“行,这是个好主意!”红姑喜滋滋地说道。
陈浩笑了笑,“我还以为你们不愿意合作昵。”
“怎么这么想?”红姑问道。
囚牛插嘴道,“还不是因为你们逼着小陈娶你们的圣女结婚。”
众人一听,都十分趨尬。
红姑摆摆手道,“这件事不一样。迎娶圣女,这关系到圣女的清白和威望,更关系到我们神鹿寨的威望和信仰!”
“那……”陈浩有些愧疚地看着荼靡。
红姑看看陈浩,又看看荼靡,不免摇头道,“真是孽缘啊,孽缘……”
闻言,陈浩好奇地问红姑,“红姑前辈,您这么说是什么意思?”
红姑目光复杂地看了一眼陈浩道,“要不是出了那件事,我说不定就是你师娘了。
“什么,成为我的师娘?”陈浩不由惊呼道,“莫非您和我师父他老人家……”
红姑看了一眼众人,低声道,“这件事等咱们下山再说。”
“好。”陈浩点头应道。
他们几个人边说边走,很快就走到了山脚。
红姑对囚牛他们三兄弟道,“我和小陈有些私事要说,你们先去族长家。”
囚牛他们看了陈浩一眼,见陈浩没有异议,就“嗯”了一声,先行回去了。
红姑对陈浩和荼靡道,“跟我走吧。”
陈浩和荼靡跟着红姑来到了那间草屋。
陈浩放眼望去,只见草屋一共三间,中间是客厅,两边是卧室。他心想,这两间卧室应该是红姑和荼靡所住的地方。
他们来到客厅,只见客厅里布置地很简洁,只有一张桌子,四张凳子,和一盏有油灯。
“来,小陈,坐吧。”红姑招呼陈浩坐下,有些关切地问道,“你师父……他……他还好吧……”

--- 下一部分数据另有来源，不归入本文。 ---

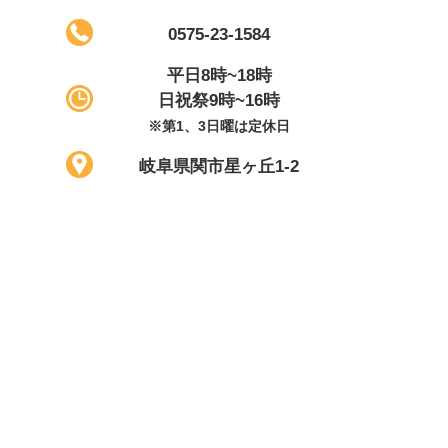
0575-23-1584
平日8時~18時
日祝祭9時~16時
※第1、3日曜は定休日
岐阜県関市星ヶ丘1-2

“嗯,他挺好的。”陈浩回答道,“只是,我从来没有听他老人家说起过你,你们之间到底发生了什么。”
“哎,一言难尽啊……”红姑说着,揭开了头上的面纱,只见她脸上满是疮痕!这些疮疱一条条的,像蜈蚣一样爬在红姑原本婿秀的面容上,令陈浩不由触目惊心。
“这是怎么回事?谁这么心狠手辣,居然这样对您?”陈浩不由同情起红姑来。
红姑苦笑一声,幽幽地说道,“这是我自己弄的。”说着,她又戴上了面纱。
“你自己弄的,为什么?”陈浩觉得这实在是匪夷所思了。
红姑于是娓娓道来,“四十年前,我与你师父夏长青相恋,可是后来,他又喜欢上了一个叫桑柔的女人。本来,我也不是这么小气的女人,和你师父说清了这件事,我就打算回神鹿寨了。结果,就在我准备回来的前一晚,那晚出了一件大事……”
听到这里。陈浩十分好奇,“什么大事?”
红姑叹息道,“桑柔被人杀了,而且,她的脸还被人用刀给划烂了……”
“什么!居然会有这么奇怪的事!”陈浩一脸错愕。想了想,他看向红姑,所以,“我师父怀疑是您做的?”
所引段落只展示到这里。